In dieser hübschen Stadt gibt es vieles zu sehen, und natürlich wollten Schnick und Schnack unbedingt die Fuggerei besuchen. Der Herr Fugger, das war ein furchtbar reicher Mensch, und der wollte ja auch so gerne in den Himmel kommen. Deshalb hat er für die armen Leute ein kleines Dorf gebaut. Da durften die ganz billig wohnen, aber sie mussten jeden Abend für den Herrn Fugger beten. Na das ist ja nett - heutzutage ist es vielen Fabrikanten ja ganz egal, ob sie in den Himmel kommen. Im Gegenteil, die Schnick meint ja, viele täten ihr Bestes, um auf keinen Fall dort hinein gelassen zu werden. Aber das ist ja schon wieder eine ganz andere Geschichte.



Und da schau mal her - da läuft er doch tatsächlich herum, der Herr Fugger. Das ist ja witzig! Wer hätte das gedacht? Und was auch keiner gedacht hätte, da muss doch die Schnick jetzt mal mahnend den Zeigefinger heben und fragen, wie es denn sein kann, dass aus einem schwäbischen Mozart ganz plötzlich ein österreichischer Mozart wird! 


Und jetzt wird es auch langsam dunkel, und Schnick und Schnack kriegen Hunger und Durst, und sie sind auch ganz schön durchgefroren. Kalt ist es in Augsburg! Da gehen sie erstmal was Schönes essen, und das muss natürlich ein rechter Schweinsbraten mit Knödeln sein. Anschließend wagen sie sich doch noch mal raus in die Kälte auf den Weihnachtsmarkt.





Am nächsten Tag, nach einem schönen Frühstück, sehen sie sich die wunderschöne Synagoge an. Davon zeigen sie Dir aber keine Fotos, die musst du selber mal anschauen, sowas kann man gar nicht fotografieren. 


Und was man natürlich auf keinen Fall auslassen darf, ist ein Besuch in der Augsburger Puppenkiste. Da werden ganz viele Kindheitserinnerungen wach, und Schnick und Schnack kennen doch immer noch die ganzen Lieder, die zu den Geschichten der Puppenkiste gehören!

Ech weiß necht, was soll äs bädäutän...

Zwei drei vier marschieren wir...

Eiiiiineeeee Insel mit zwei Bergen...

Aber etwas muss die Schnick noch los werden: Komische Dinge sind ihr dort  immer wieder begegnet, und da drängt sich den beiden doch die Frage auf, ob das denn alles so mit rechten Dingen zu geht.. oder was soll man von solchen  komischen Sachen halten? Da liegen zum Beispiel  in einem scheinbar normalen Antiquitätengeschäft niedliche kleine Porzellanpüppchen, aber wenn man genauer hin sieht, dann ist das doch kein Spielzeug, das man Kindern in die Hand gibt...

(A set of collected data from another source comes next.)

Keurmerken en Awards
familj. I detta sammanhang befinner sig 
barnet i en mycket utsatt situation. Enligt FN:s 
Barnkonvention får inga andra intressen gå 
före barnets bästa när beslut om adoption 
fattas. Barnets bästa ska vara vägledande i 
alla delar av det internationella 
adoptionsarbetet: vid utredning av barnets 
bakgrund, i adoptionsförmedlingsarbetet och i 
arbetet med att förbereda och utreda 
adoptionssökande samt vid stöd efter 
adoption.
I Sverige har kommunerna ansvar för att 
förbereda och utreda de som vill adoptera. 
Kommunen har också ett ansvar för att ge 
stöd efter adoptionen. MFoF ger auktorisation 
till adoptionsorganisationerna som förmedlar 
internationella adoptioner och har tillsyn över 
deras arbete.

Am Abend kommt dann die eigentlich Überraschung für Schnick: Ein Besuch im Gögginger Theater, und das haut die Schnick nun wirklich um! Dieses Jugenstiltheater ist so wunderwunderschön, und was die beiden dort gesehen und gehört haben, setzt dem Augsburgausflug die Krone auf und macht alles noch viel viel weihnachtlicher. Da spielt nämlich die Fraunhofer Saitenmusik, und die Schnick liebt diese Musik sehr (a propos - wo ist denn nur die CD hin gekommen?).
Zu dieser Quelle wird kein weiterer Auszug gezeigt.